The problem: Look through the entries below. Report each line that has the word "Where" in it.

Pixel coordinate grounding data
━━━━━━━━

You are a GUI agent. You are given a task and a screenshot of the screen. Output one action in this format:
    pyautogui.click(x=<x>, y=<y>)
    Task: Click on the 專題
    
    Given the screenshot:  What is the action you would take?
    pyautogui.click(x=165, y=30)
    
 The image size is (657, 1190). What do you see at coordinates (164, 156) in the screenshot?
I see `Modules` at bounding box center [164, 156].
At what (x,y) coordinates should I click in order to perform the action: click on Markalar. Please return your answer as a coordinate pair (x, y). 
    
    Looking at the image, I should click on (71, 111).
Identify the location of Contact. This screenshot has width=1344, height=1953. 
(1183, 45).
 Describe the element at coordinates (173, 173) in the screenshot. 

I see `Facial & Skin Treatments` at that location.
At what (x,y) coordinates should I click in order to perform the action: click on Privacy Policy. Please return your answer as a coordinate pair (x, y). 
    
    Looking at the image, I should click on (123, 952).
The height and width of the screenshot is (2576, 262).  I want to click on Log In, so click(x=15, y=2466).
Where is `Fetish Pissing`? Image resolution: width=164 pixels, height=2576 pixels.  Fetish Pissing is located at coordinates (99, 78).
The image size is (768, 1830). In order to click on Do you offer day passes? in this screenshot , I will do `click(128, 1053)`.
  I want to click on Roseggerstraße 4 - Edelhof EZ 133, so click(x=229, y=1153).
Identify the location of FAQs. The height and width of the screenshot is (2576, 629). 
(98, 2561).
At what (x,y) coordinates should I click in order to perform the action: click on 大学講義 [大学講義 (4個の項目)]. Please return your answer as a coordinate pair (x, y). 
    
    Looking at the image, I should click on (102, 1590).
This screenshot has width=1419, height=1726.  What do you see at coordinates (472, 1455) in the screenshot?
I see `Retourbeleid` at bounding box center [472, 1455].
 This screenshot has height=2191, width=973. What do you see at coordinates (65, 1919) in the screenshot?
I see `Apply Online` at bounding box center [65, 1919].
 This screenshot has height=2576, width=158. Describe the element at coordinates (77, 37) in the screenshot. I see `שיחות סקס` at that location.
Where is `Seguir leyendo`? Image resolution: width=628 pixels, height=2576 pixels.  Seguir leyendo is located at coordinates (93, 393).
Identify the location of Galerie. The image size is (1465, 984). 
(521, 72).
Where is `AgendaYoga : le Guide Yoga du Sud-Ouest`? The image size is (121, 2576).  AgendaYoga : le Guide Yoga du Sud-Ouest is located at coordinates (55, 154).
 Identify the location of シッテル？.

━━━━━━━━

Exercise answer:
Where is `Fetish Pissing`? Image resolution: width=164 pixels, height=2576 pixels.  Fetish Pissing is located at coordinates (99, 78).
Where is `Seguir leyendo`? Image resolution: width=628 pixels, height=2576 pixels.  Seguir leyendo is located at coordinates (93, 393).
Where is `AgendaYoga : le Guide Yoga du Sud-Ouest`? The image size is (121, 2576).  AgendaYoga : le Guide Yoga du Sud-Ouest is located at coordinates (55, 154).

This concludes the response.